Luthfi Anshori - detikOto
Minggu, 15 Mei 2022 14:40 WIB
Hyundai Ioniq 5 meluncur di IIMS 2022
Ioniq 5. Foto: (Ridwan Arifin/detikOto)
Jakarta -

Mobil crossover listrik Hyundai, Ioniq 5, mendapat sambutan positif dari konsumen Indonesia. Sejak dijual resmi April 2022, hingga tanggal 9 Mei 2022 Hyundai mengklaim Ioniq 5 sudah dipesan hingga 1.700 unit. Menariknya, sekitar 70% konsumen membeli Ioniq 5 secara cash atau tunai. Apa alasannya?

Sebagai mobil crossover yang ramah lingkungan dengan desain futuristis, Ioniq 5 dibanderol mulai dari Rp 718 juta (tipe Standard Range), hingga Rp 829 juta (tipe Signature Long Range).

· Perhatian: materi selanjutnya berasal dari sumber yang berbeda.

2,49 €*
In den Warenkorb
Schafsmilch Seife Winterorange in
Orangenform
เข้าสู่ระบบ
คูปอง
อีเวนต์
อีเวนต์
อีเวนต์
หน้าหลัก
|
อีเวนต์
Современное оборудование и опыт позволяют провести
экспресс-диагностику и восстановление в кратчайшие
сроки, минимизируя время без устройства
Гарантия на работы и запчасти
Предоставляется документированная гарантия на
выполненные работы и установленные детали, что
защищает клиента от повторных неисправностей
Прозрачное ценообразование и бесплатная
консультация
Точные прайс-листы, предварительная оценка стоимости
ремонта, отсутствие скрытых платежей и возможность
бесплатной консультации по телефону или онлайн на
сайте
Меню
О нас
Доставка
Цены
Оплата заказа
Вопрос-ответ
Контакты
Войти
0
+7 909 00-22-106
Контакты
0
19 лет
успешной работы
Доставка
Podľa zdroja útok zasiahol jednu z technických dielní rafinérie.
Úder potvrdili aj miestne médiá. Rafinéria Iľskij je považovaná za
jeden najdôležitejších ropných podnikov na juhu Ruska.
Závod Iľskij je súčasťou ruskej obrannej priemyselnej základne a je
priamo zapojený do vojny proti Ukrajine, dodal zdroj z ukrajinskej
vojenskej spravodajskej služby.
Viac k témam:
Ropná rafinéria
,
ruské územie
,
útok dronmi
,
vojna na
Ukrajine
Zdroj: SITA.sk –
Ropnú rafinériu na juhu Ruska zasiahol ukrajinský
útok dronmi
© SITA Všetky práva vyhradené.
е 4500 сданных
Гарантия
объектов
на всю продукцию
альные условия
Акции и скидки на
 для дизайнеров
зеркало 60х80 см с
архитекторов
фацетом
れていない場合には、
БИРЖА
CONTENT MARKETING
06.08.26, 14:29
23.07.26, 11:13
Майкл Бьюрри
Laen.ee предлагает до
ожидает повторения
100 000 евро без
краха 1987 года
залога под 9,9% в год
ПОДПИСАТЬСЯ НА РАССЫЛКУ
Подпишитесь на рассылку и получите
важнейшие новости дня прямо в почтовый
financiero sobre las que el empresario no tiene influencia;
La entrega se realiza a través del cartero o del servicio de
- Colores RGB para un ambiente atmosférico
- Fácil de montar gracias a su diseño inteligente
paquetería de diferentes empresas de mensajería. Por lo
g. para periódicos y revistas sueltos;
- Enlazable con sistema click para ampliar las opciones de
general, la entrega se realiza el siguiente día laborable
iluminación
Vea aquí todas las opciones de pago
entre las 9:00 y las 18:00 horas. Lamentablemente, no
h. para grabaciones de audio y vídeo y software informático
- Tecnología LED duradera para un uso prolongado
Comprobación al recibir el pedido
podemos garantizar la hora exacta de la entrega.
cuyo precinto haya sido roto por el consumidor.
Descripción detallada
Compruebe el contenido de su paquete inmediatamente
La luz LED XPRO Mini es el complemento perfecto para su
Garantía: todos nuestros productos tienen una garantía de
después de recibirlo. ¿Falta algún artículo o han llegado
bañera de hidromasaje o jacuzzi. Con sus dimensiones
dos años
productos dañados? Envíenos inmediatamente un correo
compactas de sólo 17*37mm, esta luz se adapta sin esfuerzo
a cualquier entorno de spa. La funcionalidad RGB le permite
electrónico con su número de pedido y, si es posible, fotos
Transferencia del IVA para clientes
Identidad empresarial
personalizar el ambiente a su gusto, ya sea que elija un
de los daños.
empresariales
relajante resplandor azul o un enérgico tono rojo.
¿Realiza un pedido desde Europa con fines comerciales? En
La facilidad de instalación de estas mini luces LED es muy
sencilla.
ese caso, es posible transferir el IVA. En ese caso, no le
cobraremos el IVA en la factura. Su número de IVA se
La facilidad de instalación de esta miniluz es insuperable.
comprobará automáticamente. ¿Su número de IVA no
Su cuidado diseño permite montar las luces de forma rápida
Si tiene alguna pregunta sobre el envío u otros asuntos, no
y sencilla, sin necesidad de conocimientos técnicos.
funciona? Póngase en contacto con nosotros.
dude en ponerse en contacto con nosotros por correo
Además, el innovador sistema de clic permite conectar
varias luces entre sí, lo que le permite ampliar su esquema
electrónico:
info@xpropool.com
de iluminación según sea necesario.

Dengan rentang harga itu, diyakini bukan menjadi masalah bagi konsumen kelas menengah Indonesia. Sebagai buktinya, menurut Chief Operating Officer (COO) PT Hyundai Motors Indonesia (HMID), Makmur, sekitar 70% konsumen Ioniq 5 membeli mobil itu secara cash.

"Untuk porsinya, dibanding kredit lebih banyak cash. Kayaknya lebih dari 70%," kata Makmur kepada wartawan di Jakarta, Jumat (13/5/2022).

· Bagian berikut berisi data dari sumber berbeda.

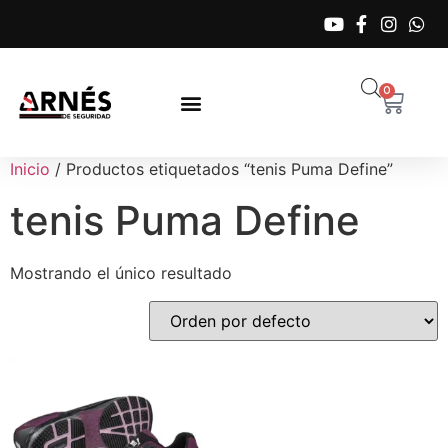
0
Inicio
/ Productos etiquetados “tenis Puma Define”
tenis Puma Define
Mostrando el único resultado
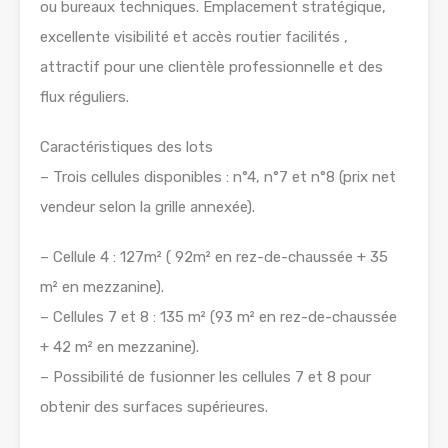
ou bureaux techniques. Emplacement stratégique,
excellente visibilité et accès routier facilités ,
attractif pour une clientèle professionnelle et des
flux réguliers.
Caractéristiques des lots
– Trois cellules disponibles : n°4, n°7 et n°8 (prix net
vendeur selon la grille annexée).
– Cellule 4 : 127m² ( 92m² en rez-de-chaussée + 35
m² en mezzanine).
– Cellules 7 et 8 : 135 m² (93 m² en rez-de-chaussée
+ 42 m² en mezzanine).
– Possibilité de fusionner les cellules 7 et 8 pour
obtenir des surfaces supérieures.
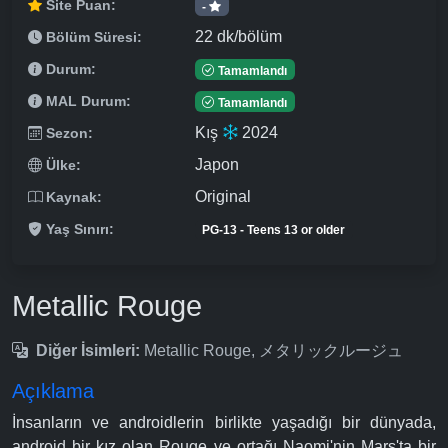
Site Puan:
-
22 dk/bölüm
Bölüm Süresi:
Durum:
Tamamlandı
MAL Durum:
Tamamlandı
Kış
2024
Sezon:
Japon
Ülke:
Original
Kaynak:
Yaş Sınırı:
PG-13 - Teens 13 or older
Metallic Rouge
Diğer İsimleri:
Metallic Rouge, メタリックルージュ
Açıklama
İnsanların ve androidlerin birlikte yaşadığı bir dünyada,
android bir kız olan Rouge ve ortağı Naomi'nin Mars'ta bir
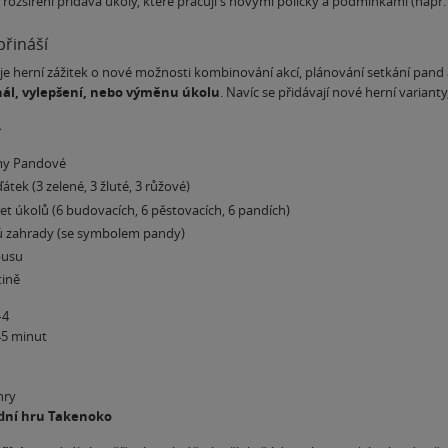
 rozšíření přidává úkoly, které pracují s novými políčky a podmínkami (nap
přináší
uje herní zážitek o nové možnosti kombinování akcí, plánování setkání pand 
nál, vylepšení, nebo výměnu úkolu
. Navíc se přidávají nové herní varian
í
my Pandové
tek (3 zelené, 3 žluté, 3 růžové)
et úkolů (6 budovacích, 6 pěstovacích, 6 pandích)
ů zahrady (se symbolem pandy)
busu
tině
–4
45 minut
hry
dní hru Takenoko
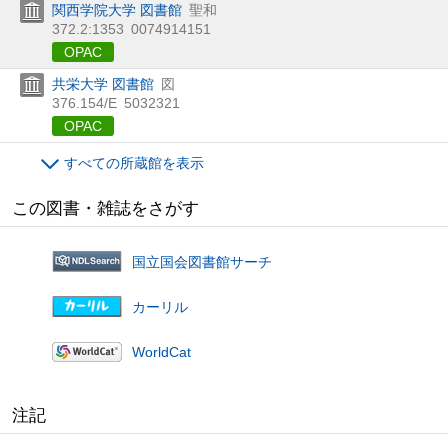
関西学院大学 図書館
聖和
372.2:1353
0074914151
OPAC
共栄大学 図書館
図
376.154/E
5032321
OPAC
すべての所蔵館を表示
この図書・雑誌をさがす
国立国会図書館サーチ
カーリル
WorldCat
注記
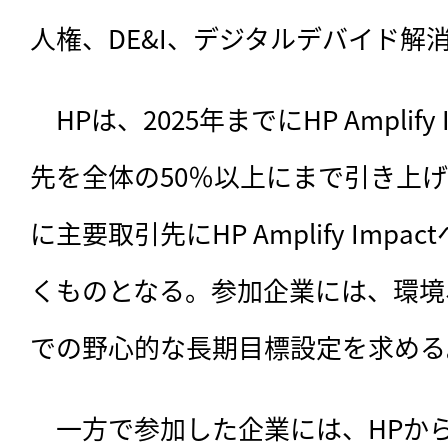
人権、DE&I、デジタルデバイド解
　HPは、2025年までにHP Amplif
先を全体の50％以上にまで引き上
に主要取引先にHP Amplify Imp
くものとなる。参加企業には、環境
での野心的な長期目標設定を求める
　一方で参加した企業には、HPか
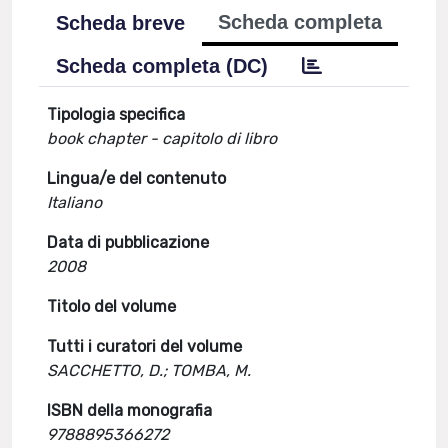
Scheda completa
Scheda breve
Scheda completa (DC)
Tipologia specifica
book chapter - capitolo di libro
Lingua/e del contenuto
Italiano
Data di pubblicazione
2008
Titolo del volume
Tutti i curatori del volume
SACCHETTO, D.; TOMBA, M.
ISBN della monografia
9788895366272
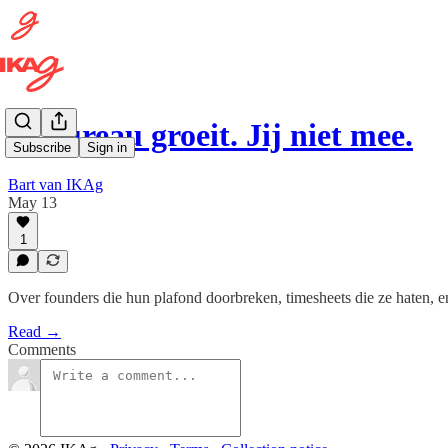
Je bureau groeit. Jij niet mee.
Subscribe
Sign in
Bart van IKAg
May 13
1
Over founders die hun plafond doorbreken, timesheets die ze haten, en
Read →
Comments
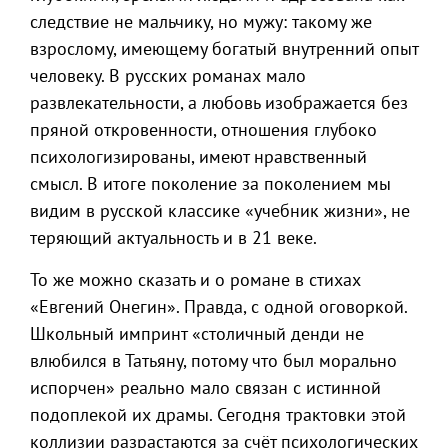
следствие не мальчику, но мужу: такому же
взрослому, имеющему богатый внутренний опыт
человеку. В русских романах мало
развлекательности, а любовь изображается без
пряной откровенности, отношения глубоко
психологизированы, имеют нравственный
смысл. В итоге поколение за поколением мы
видим в русской классике «учебник жизни», не
теряющий актуальность и в 21 веке.
То же можно сказать и о романе в стихах
«Евгений Онегин». Правда, с одной оговоркой.
Школьный импринт «столичный денди не
влюбился в Татьяну, потому что был морально
испорчен» реально мало связан с истинной
подоплекой их драмы. Сегодня трактовки этой
коллизии разрастаются за счёт психологических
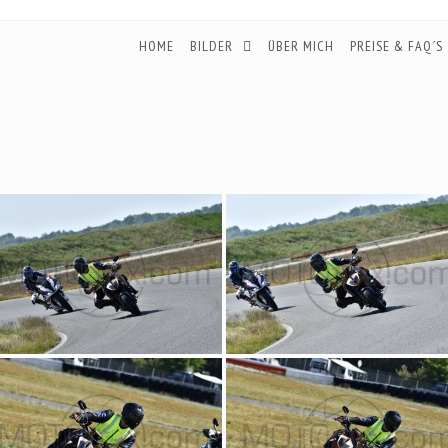
HOME
BILDER
ÜBER MICH
PREISE & FAQ´S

Menurut Makmur, Ioniq 5 merupakan kendaraan di segmen menengah atas atau segmen C, jadi sudah menjadi hal biasa jika porsi pembeliannya lebih banyak yang cash.

"Biasa. Itu kalau pertama kali kita launching, itu cash-nya akan lebih banyak. Nanti setelah itu paket-paket kreditnya akan mulai menambah. Itu selalu, setiap produk (baru) seperti itu," sambung Makmur.

Pada kesempatan yang sama, Sales Director PT Hyundai Motors Indonesia (HMID), Erwin Djajadiputra, juga mengonfirmasi jika persentase pembeli Ioniq 5 sekitar 70% membeli secara cash.

"Kalau kita lihat di segmen harga (di atas) Rp 500 juta, tentunya orang banyak yang beli cash. Tapi juga ada yang kredit. Untuk yang beli cash itu sampai 70%," jelas Erwin.